From my lived experience as both patient and doctor, I believe it is possible to use both kinds of touch concurrently — a ‘compassionate objectivity’. A study with Canadian family doctors appears to confirm this: the GP’s viewed the physical examination as practising good medicine and that the ‘gnostic’ (intellectual, objective) elements were inextricably linked to the ‘pathic’.14
CONCLUSION
We are embodied social beings. We thrive on nurturing relationships. Touch forms a key part of those relationships in everyday life but is also a powerful form of communication for clinicians, allowing for wordless dialogue, presence, and embodied empathy. ‘Touch hunger’, a term coined by Tiffany Field, threatens our sense of being-in-the-world, our connectedness, growth, and flourishing.15 This has been greatly exacerbated by the pandemic-driven ‘social distancing’. Yet the drive for a ‘contactless’ world had been gathering pace well before the pandemic. Our tactile poverty has been intensifying with the digitalisation of our lives and pervasive technophilia. Remote consultations may be seen as advantageous: no risky physical interactions, more efficient, more convenient.

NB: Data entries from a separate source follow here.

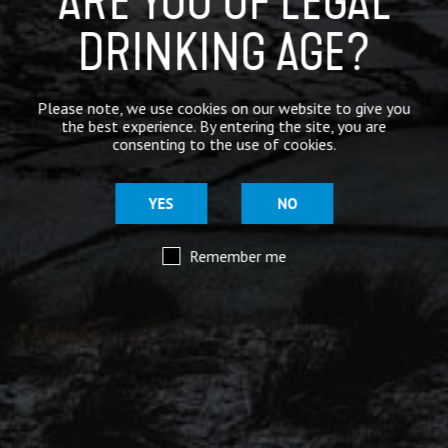
ARE YOU OF LEGAL
DRINKING AGE?
Mar 29
@moorhousesbrew
– We’ve taken the stories and
Please note, we use cookies on our website to give you
spiritual voices of Pendle Hill to another level for
the best experience. By entering the site, you are
this range of keg and canned beers.
consenting to the use of cookies.
Introducing our ‘Out of the Shadows’ range of craft
beers – now available online.
YES
NO
Remember me
Mar 29
@moorhousesbrew
– Because there are two sides to
every story.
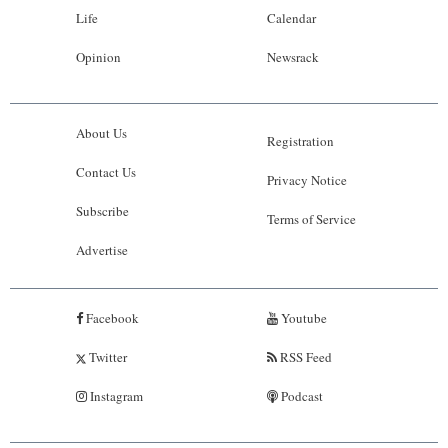
Life
Calendar
Opinion
Newsrack
About Us
Registration
Contact Us
Privacy Notice
Subscribe
Terms of Service
Advertise
Facebook
Youtube
Twitter
RSS Feed
Instagram
Podcast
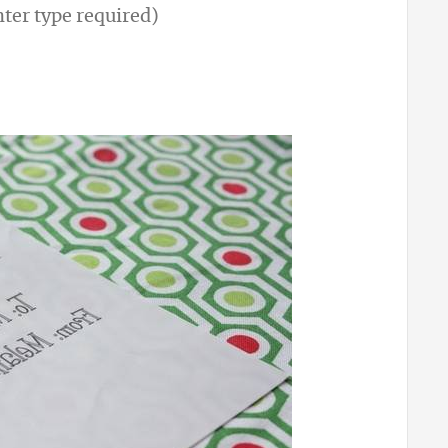
nter type required)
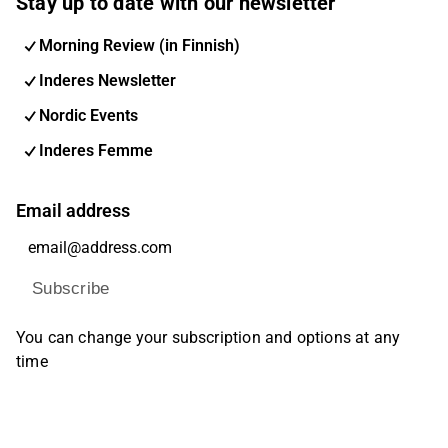
Stay up to date with our newsletter
Morning Review (in Finnish)
Inderes Newsletter
Nordic Events
Inderes Femme
Email address
Subscribe
You can change your subscription and options at any
time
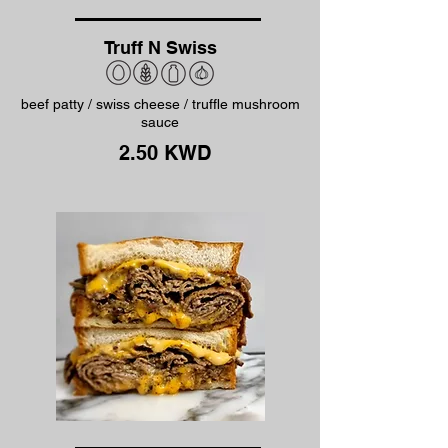
Truff N Swiss
beef patty / swiss cheese / truffle mushroom
sauce
2.50 KWD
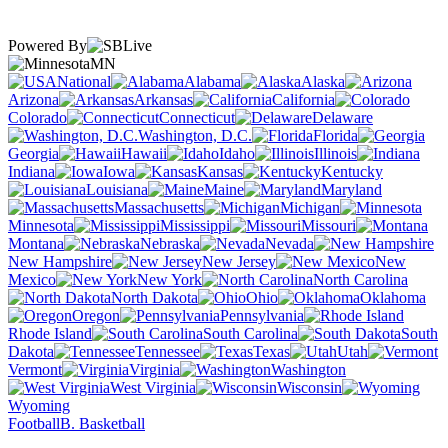
Powered By
MN
National
Alabama
Alaska
Arizona
Arkansas
California
Colorado
Connecticut
Delaware
Washington, D.C.
Florida
Georgia
Hawaii
Idaho
Illinois
Indiana
Iowa
Kansas
Kentucky
Louisiana
Maine
Maryland
Massachusetts
Michigan
Minnesota
Mississippi
Missouri
Montana
Nebraska
Nevada
New Hampshire
New Jersey
New
Mexico
New York
North Carolina
North Dakota
Ohio
Oklahoma
Oregon
Pennsylvania
Rhode Island
South Carolina
South
Dakota
Tennessee
Texas
Utah
Vermont
Virginia
Washington
West Virginia
Wisconsin
Wyoming
Football
B. Basketball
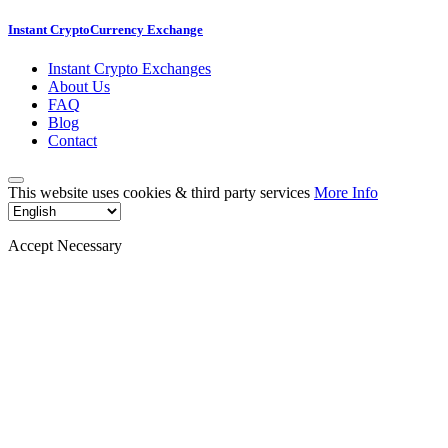
Instant CryptoCurrency Exchange
Instant Crypto Exchanges
About Us
FAQ
Blog
Contact
This website uses cookies & third party services
More Info
Accept Necessary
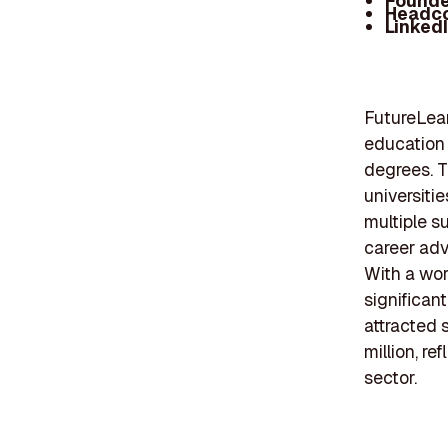
Founde
Headc
Linked
FutureLear
education 
degrees. T
universitie
multiple s
career adv
With a wor
significan
attracted 
million, re
sector.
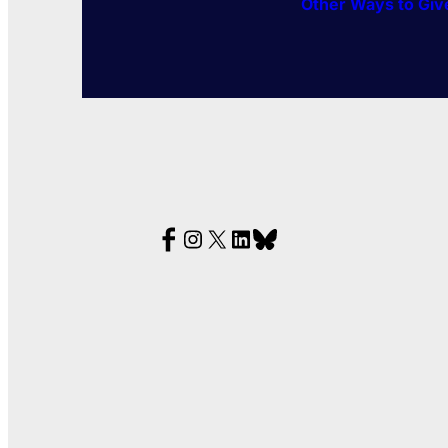
Other Ways to Giv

‘Losing touch’ threatens to undermine our relationships with our patients, our professional practice, and a key element of our pedagogy. Clearly we are still in the midst of the pandemic and difficult balancing acts are being made on a daily basis between avoiding potentially harmful, or even lethal, contagion and avoiding harm to social bonds and livelihoods (blandly called ‘the economy’). My fervent hope is that once we are ‘safe’ again, the profession recognises the importance of touch in its healing repertoire and pedagogy, and does not eschew the physical examination as an integral part of practice.
The physical examination should remain a ‘touchstone’ of general practice.